A new legal arrow has been fired at the limping Mackenzie Gas Project. An Alberta aboriginal community launched a lawsuit calling for a halt to the environmental review of the C$7 billion (US$5.6 billion) arctic production and pipeline plan.

In the third native legal appeal against the MGP since last fall, Dene Tha' First Nation filed a claim in the Federal Court of Canada alleging "ongoing failure" to address concerns of its 2,500 northern Alberta citizens. A prized moose pasture and woodland caribou habitat, known as the Bistcho Lake Peat Bog Plateau, will be jeopardized unless the courts intervene to toughen up the environmental review, the Dene Tha' said.

In addition to problems negotiating land access and community benefits agreements that prompted the MGP to suspend all field work April 28, the new claim raises a Canadian tangle of jurisdictional issues. The Dene Tha' insist that federal authorities led by the National Energy Board should immediately take over regulatory review of the entire MGP, including the last 60 miles of the proposed Mackenzie Valley Pipeline in Alberta.

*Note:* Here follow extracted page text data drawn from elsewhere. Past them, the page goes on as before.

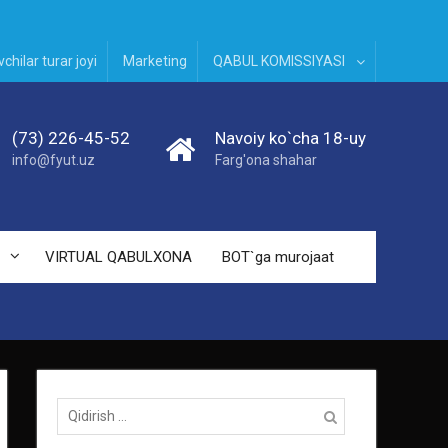
chilar turar joyi
Marketing
QABUL KOMISSIYASI
(73) 226-45-52
Navoiy ko`cha 18-uy
info@fyut.uz
Farg'ona shahar
VIRTUAL QABULXONA
BOT`ga murojaat
Qidirish:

The Dene Tha said their interests are falling through a crack opened up by an artificial split between the pipeline's southern-most Alberta leg and the 760 miles of the proposed pipeline in the Northwest Territories.

While the MGP consortium of Imperial Oil, ExxonMobil Canada, Shell Canada, ConocoPhillips Canada and the Aboriginal Pipeline Group is responsible for the northern 93% of the proposed gas delivery system, TransCanada PipeLines is sponsoring the final 7% in Alberta. TransCanada intends to apply for permission to build its share in the MGP to the Alberta Energy and Utilities Board -- "a much more industry-friendly regulator than the NEB," said the Dene Tha'.

The Dene Tha, based in the remote northwestern Alberta hamlet of Assumption, claim a vast traditional hunting territory that includes swaths of northeastern British Columbia and the southern Northwest Territories. The region is also a generations-old happy hunting ground for the Canadian oil and gas industry. Variously known as Zama and Rainbow Lake, the area harbors prolific geological formations and was the target of 2,500 wells last year.

"For 50 years we have lived with the negative impacts of petroleum development," Dene Tha' Councilor Cary Chonkolay said when the lawsuit was announced. "It's not pretty and it has created hardship for Dene Tha' families." That is, elements of the native community that are not included in the oil and gas hunting and still rely on trapping feel harmed. Economic arms of the Dene Tha' community have joint-venture partnerships in five drilling rigs with Calgary-based Western Lakota Energy Services Inc., which actively recruits and trains aboriginal employees.

The attorney for the Dene Tha', Robert Janes of the Victoria firm of Cook Roberts Lawyers, vowed "we will seek a hearing quite quickly" before the federal court in Calgary. As defendants, the claim names every federal department concerned as well as the NEB, plus the MGP consortium.

The new lawsuit comes on top of two filed by the Deh Cho aboriginal community in the southern Northwest Territories, also against the environmental review of the Mackenzie project. While different in detail, the Dene Tha' and Deh Cho cases are both rooted in Canadian constitutional and legal doctrine that aboriginal communities affected by industrial projects must be consulted on them. None of the defendants in the new case immediately issued statements, with officials saying it will take the lawyers time to study and understand the claim.